# Kimchi



## debthecook (Nov 9, 2004)

I bought a BIG JAR today of sliced Cabbage Kimchi  from the Little Korea (32nd &6th) section of NY. ITS HOT and VERY VERY GOOD!!!.  I made some skirt steak and used it as a side.  How do you use Kimchi?


----------



## honeybee (Nov 9, 2004)

I've never heard of Kimchi. Is it a vegetable? A spice? A sauce?


----------



## SierraCook (Nov 10, 2004)

I just like to eat it on the side of my Asian dishes.  Honeybee, kimchi is basically pickled cabbage.  There are many versions of the recipe on the internet.  Here is one that I found.  

Kimchi

1 large Chinese or Savoy cabbage 
1/2 cup rock salt 
1/2 teaspoon cayenne pepper 
5 green onions, finely chopped 
2 gloves garlic, finely chopped 
2 inches ginger, grated 
5 teaspoons to 3 tablespoons chopped fresh chili 
1 tablespoon sugar 
2-1/2 cups cold water 

Cut the cabbage in half, then into large bite-sized pieces. Place a layer of cabbage in a large bowl and sprinkle with a little salt. Continue with layers of cabbage and salt, finishing with a salt layer. Cover with an upside-down dinner plate that will fit as snugly as possible on top of the cabbage. Weigh down the plate with cans or a small brick and leaves the bowl in a cool place for 5 days. 

Remove weights and plate, pour off any liquid, then rise the cabbage well under cold running water. Squeeze out any excess water and combine the cabbage with the cayenne pepper, green onions, garlic, ginger, chili and sugar. Mix well to combine before spooning the cabbage into a large sterilized jar. Pour the water over top and seal with a tight fitting lid. Refrigerate for 3-4 days before eating.


----------



## masteraznchefjr (Nov 10, 2004)

kim chi i eat like a jar a day lol


----------



## Audeo (Nov 10, 2004)

I love it with a passion!  I can eat it as a main course with bread and fruit, or as a side.  I'll just take it any way I can get it!

Darned fine stuff!


----------



## GB (Nov 10, 2004)

I like to eat it right out of the jar.


----------



## jennyema (Nov 10, 2004)

As a side dish or condiment.  Mixed with white rice.  There is a nice soup using it, too.
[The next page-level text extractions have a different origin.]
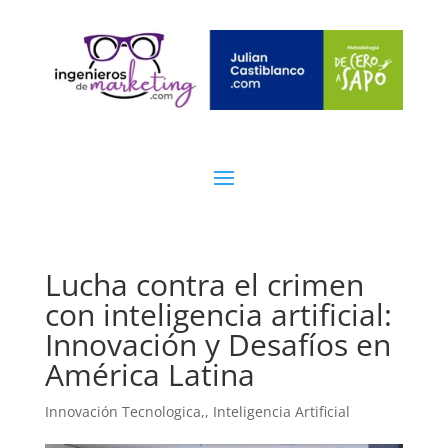
Lucha contra el crimen
con inteligencia artificial:
Innovación y Desafíos en
América Latina
Innovación Tecnologica,
,
Inteligencia Artificial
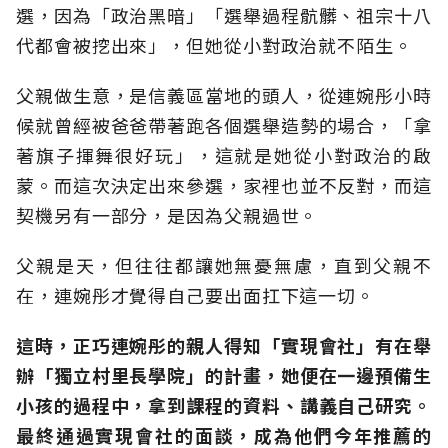
選，因為「政治黑暗」「選舉過程骯髒、祖宗十八
代都會被挖出來」，但她從小對政治就不陌生。
父親做生意，是信義區當地的頭人，從連婉彤小時
候就曾經被爸爸帶著跑各個選舉造勢的場合，「拿
著旗子揮舞很好玩」，這就是她從小對政治的啟
蒙。而這次決定出來參選，家裡也並不反對，而這
契機另有一部分，是因為父親過世。
父親是天，但往往都讓她無憂無慮，直到父親不
在，連婉彤才覺得自己要出面扛下這一切。
這時，正巧連婉彤的親人得知「實現會社」有在舉
辦「獨立村里長學院」的計畫，她便在一邊預備生
小孩的過程中，拿到課程的資料、講義自己研究。
最終通過實現會社的面談，成為他們今年推薦的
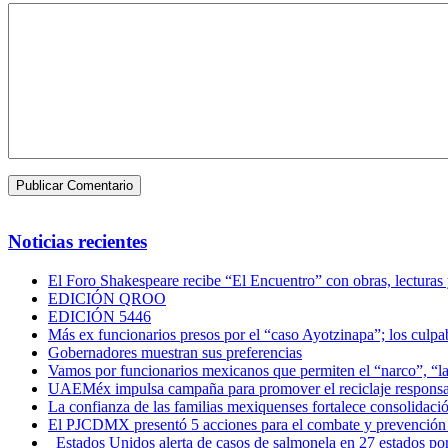
Noticias recientes
El Foro Shakespeare recibe “El Encuentro” con obras, lecturas
EDICIÓN QROO
EDICIÓN 5446
Más ex funcionarios presos por el “caso Ayotzinapa”; los culpab
Gobernadores muestran sus preferencias
Vamos por funcionarios mexicanos que permiten el “narco”, “
UAEMéx impulsa campaña para promover el reciclaje responsab
La confianza de las familias mexiquenses fortalece consolida
El PJCDMX presentó 5 acciones para el combate y prevención d
Estados Unidos alerta de casos de salmonela en 27 estados po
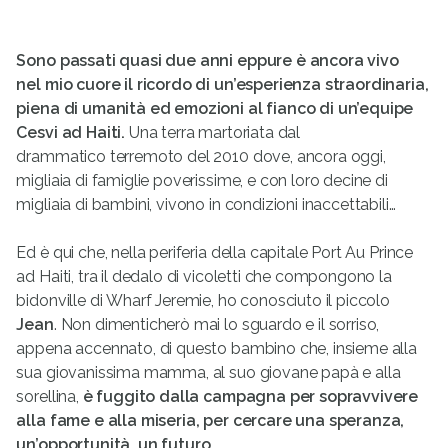
Sono passati quasi due anni eppure è ancora vivo
nel mio cuore il ricordo di un’esperienza straordinaria,
piena di umanità ed emozioni al fianco di un’equipe
Cesvi ad Haiti.
Una terra martoriata dal
drammatico terremoto del 2010 dove, ancora oggi,
migliaia di famiglie poverissime, e con loro decine di
migliaia di bambini, vivono in condizioni inaccettabili…
Ed è qui che, nella periferia della capitale Port Au Prince
ad Haiti, tra il dedalo di vicoletti che compongono la
bidonville di Wharf Jeremie, ho conosciuto il piccolo
Jean
. Non dimenticherò mai lo sguardo e il sorriso,
appena accennato, di questo bambino che, insieme alla
sua giovanissima mamma, al suo giovane papà e alla
sorellina,
è fuggito dalla campagna per sopravvivere
alla fame e alla miseria, per cercare una speranza,
un’opportunità, un futuro
.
We eat a lot of it.  I have always liked fresh kimchi but have learned to really like the fermented stuff, too.  Even though it admittedly smells awful.

I am going to make another attempt at making it soon, but need to hit a Korean grocery, since some of the ingredients to make the authentic-tasting stuff are sort of hard to find.


----------



## buckytom (Nov 10, 2004)

deb, next time you are in the city, c'mon up and visit me at the broadcast center on west 57th. gonna have to go downtown to check out little korea.

i love kimchee, all kinds. i've had the standard cabbage one, plus scallion, cucumber, mushroom, carrot, tofu, and some others that i couldn't tell what the original veggie was...


----------



## debthecook (Nov 10, 2004)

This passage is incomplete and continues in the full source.